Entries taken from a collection
>>>
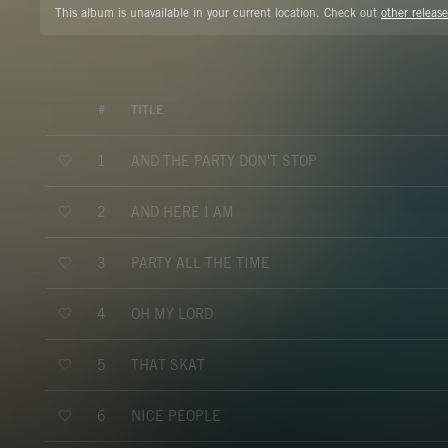
This album is unavailable in your current location. Check out
other release
#
TITLE
AND THE PARTY DON'T STOP
1
AND HERE I AM
2
PARTY ALL THE TIME
3
OH MY LORD
4
THAT SKAT
5
NICE PEOPLE
6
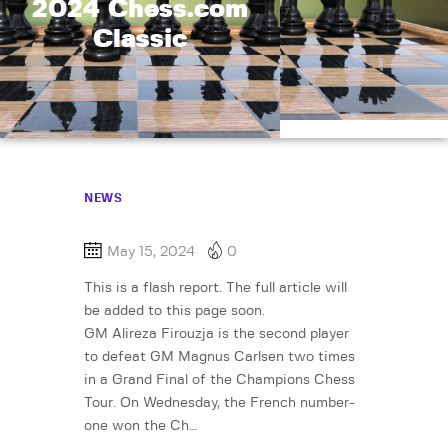
2024 Chess.com
Classic
NEWS
May 15, 2024
0
This is a flash report. The full article will
be added to this page soon.
GM Alireza Firouzja is the second player
to defeat GM Magnus Carlsen two times
in a Grand Final of the Champions Chess
Tour. On Wednesday, the French number-
one won the Ch…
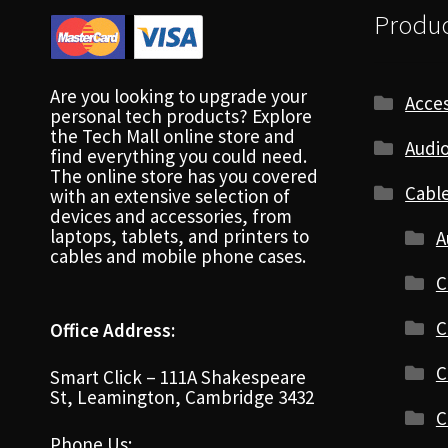
Produc
Are you looking to upgrade your
Acces
personal tech products? Explore
the Tech Mall online store and
Audio
find everything you could need.
The online store has you covered
Cabl
with an extensive selection of
devices and accessories, from
laptops, tablets, and printers to
A
cables and mobile phone cases.
C
C
Office Address:
C
Smart Click – 111A Shakespeare
St, Leamington, Cambridge 3432
C
Phone Us:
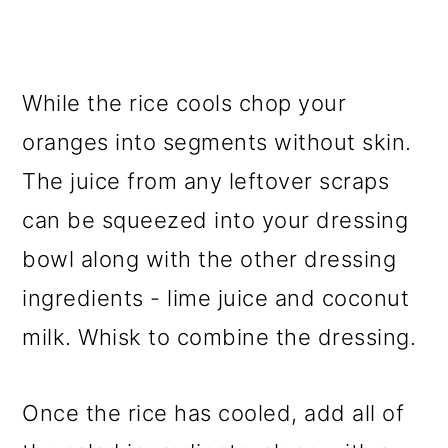
While the rice cools chop your
oranges into segments without skin.
The juice from any leftover scraps
can be squeezed into your dressing
bowl along with the other dressing
ingredients - lime juice and coconut
milk. Whisk to combine the dressing.
Once the rice has cooled, add all of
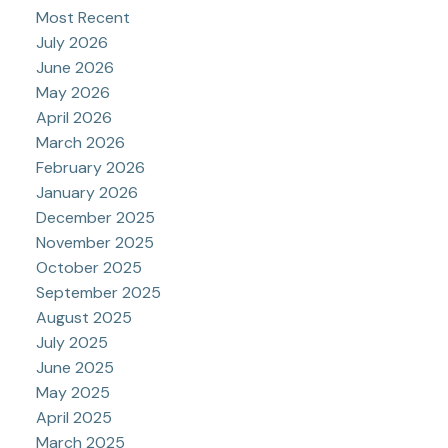
Most Recent
July 2026
June 2026
May 2026
April 2026
March 2026
February 2026
January 2026
December 2025
November 2025
October 2025
September 2025
August 2025
July 2025
June 2025
May 2025
April 2025
March 2025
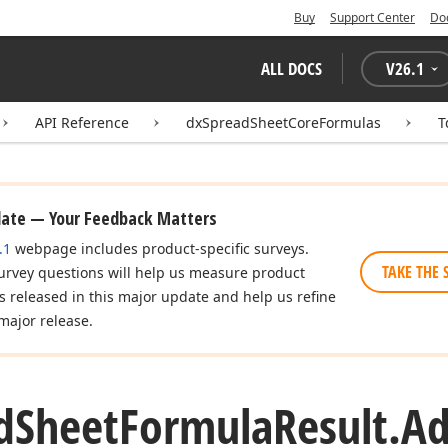
Buy
Support Center
Do
ALL DOCS
V
26.1
API Reference
dxSpreadSheetCoreFormulas
T
date — Your Feedback Matters
.1
webpage includes product-specific surveys.
TAKE THE 
urvey questions will help us measure product
es released in this major update and help us refine
major release.
d
Sheet
Formula
Result.
A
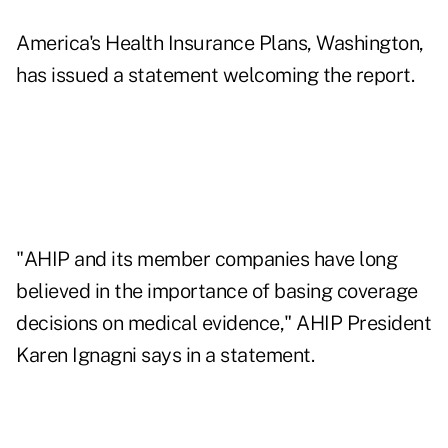
America's Health Insurance Plans, Washington,
has issued a statement welcoming the report.
"AHIP and its member companies have long
believed in the importance of basing coverage
decisions on medical evidence," AHIP President
Karen Ignagni says in a statement.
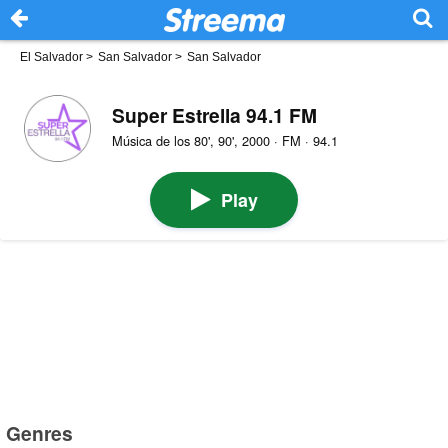
El Salvador
>
San Salvador
>
San Salvador
Super Estrella 94.1 FM
Música de los 80', 90', 2000 · FM · 94.1
Play
Genres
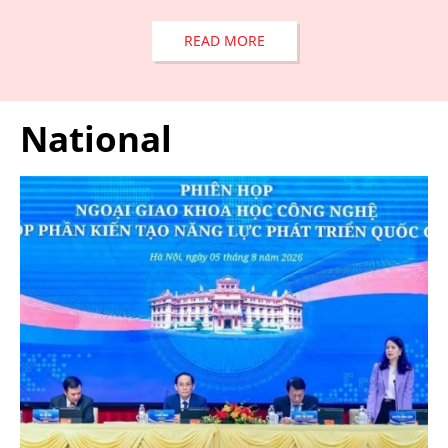
READ MORE
National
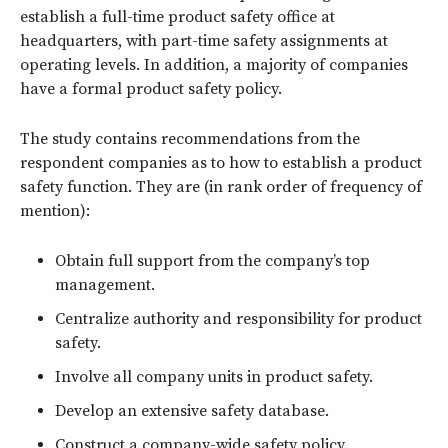
establish a full-time product safety office at
headquarters, with part-time safety assignments at
operating levels. In addition, a majority of companies
have a formal product safety policy.
The study contains recommendations from the
respondent companies as to how to establish a product
safety function. They are (in rank order of frequency of
mention):
Obtain full support from the company’s top
management.
Centralize authority and responsibility for product
safety.
Involve all company units in product safety.
Develop an extensive safety database.
Construct a company-wide safety policy.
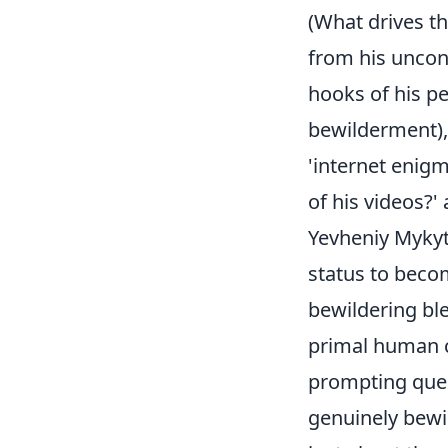
(What drives th
from his unconv
hooks of his 
bewilderment),
'internet enigm
of his videos?' a
Yevheniy Mykyt
status to becom
bewildering ble
primal human c
prompting que
genuinely bewil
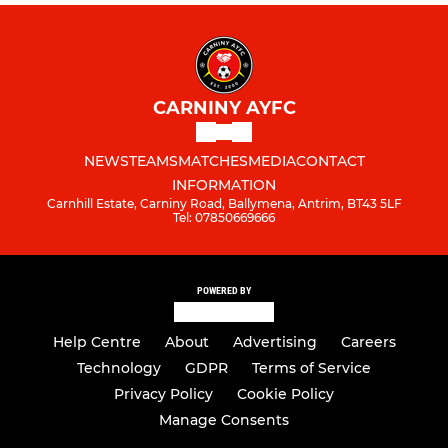
CARNINY AYFC
NEWS
TEAMS
MATCHES
MEDIA
CONTACT
INFORMATION
Carnhill Estate, Carniny Road, Ballymena, Antrim, BT43 5LF
Tel: 07850669666
POWERED BY
Help Centre
About
Advertising
Careers
Technology
GDPR
Terms of Service
Privacy Policy
Cookie Policy
Manage Consents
<<<
■ EXERCISE GOAL ■
An exact reproduction of the data above is required, with every picture removed.

■ FINAL ANSWER ■
This album is unavailable in your current location. Check out
other release
#
TITLE
AND THE PARTY DON'T STOP
1
AND HERE I AM
2
PARTY ALL THE TIME
3
OH MY LORD
4
THAT SKAT
5
NICE PEOPLE
6
2024 Chess.com
Classic
NEWS
May 15, 2024
0
This is a flash report. The full article will
be added to this page soon.
GM Alireza Firouzja is the second player
to defeat GM Magnus Carlsen two times
in a Grand Final of the Champions Chess
Tour. On Wednesday, the French number-
one won the Ch…
Produc
Are you looking to upgrade your
Acces
personal tech products? Explore
the Tech Mall online store and
Audio
find everything you could need.
The online store has you covered
Cabl
with an extensive selection of
devices and accessories, from
laptops, tablets, and printers to
A
cables and mobile phone cases.
C
C
Office Address:
C
Smart Click – 111A Shakespeare
St, Leamington, Cambridge 3432
C
Phone Us:
While the rice cools chop your
oranges into segments without skin.
The juice from any leftover scraps
can be squeezed into your dressing
bowl along with the other dressing
ingredients - lime juice and coconut
milk. Whisk to combine the dressing.
Once the rice has cooled, add all of
Most Recent
July 2026
June 2026
May 2026
April 2026
March 2026
February 2026
January 2026
December 2025
November 2025
October 2025
September 2025
August 2025
July 2025
June 2025
May 2025
April 2025
March 2025
Buy
Support Center
Do
ALL DOCS
V
26.1
API Reference
dxSpreadSheetCoreFormulas
T
date — Your Feedback Matters
.1
webpage includes product-specific surveys.
TAKE THE 
urvey questions will help us measure product
es released in this major update and help us refine
major release.
d
Sheet
Formula
Result.
A
America's Health Insurance Plans, Washington,
has issued a statement welcoming the report.
"AHIP and its member companies have long
believed in the importance of basing coverage
decisions on medical evidence," AHIP President
Karen Ignagni says in a statement.
El Salvador
>
San Salvador
>
San Salvador
Super Estrella 94.1 FM
Música de los 80', 90', 2000 · FM · 94.1
Play
Genres
READ MORE
National
establish a full-time product safety office at
headquarters, with part-time safety assignments at
operating levels. In addition, a majority of companies
have a formal product safety policy.
The study contains recommendations from the
respondent companies as to how to establish a product
safety function. They are (in rank order of frequency of
mention):
Obtain full support from the company’s top
management.
Centralize authority and responsibility for product
safety.
Involve all company units in product safety.
Develop an extensive safety database.
Construct a company-wide safety policy.
(What drives th
from his unconv
hooks of his 
bewilderment),
'internet enigm
of his videos?' a
Yevheniy Mykyt
status to becom
bewildering ble
primal human c
prompting que
genuinely bewil
CARNINY AYFC
NEWS
TEAMS
MATCHES
MEDIA
CONTACT
INFORMATION
Carnhill Estate, Carniny Road, Ballymena, Antrim, BT43 5LF
Tel: 07850669666
POWERED BY
Help Centre
About
Advertising
Careers
Technology
GDPR
Terms of Service
Privacy Policy
Cookie Policy
Manage Consents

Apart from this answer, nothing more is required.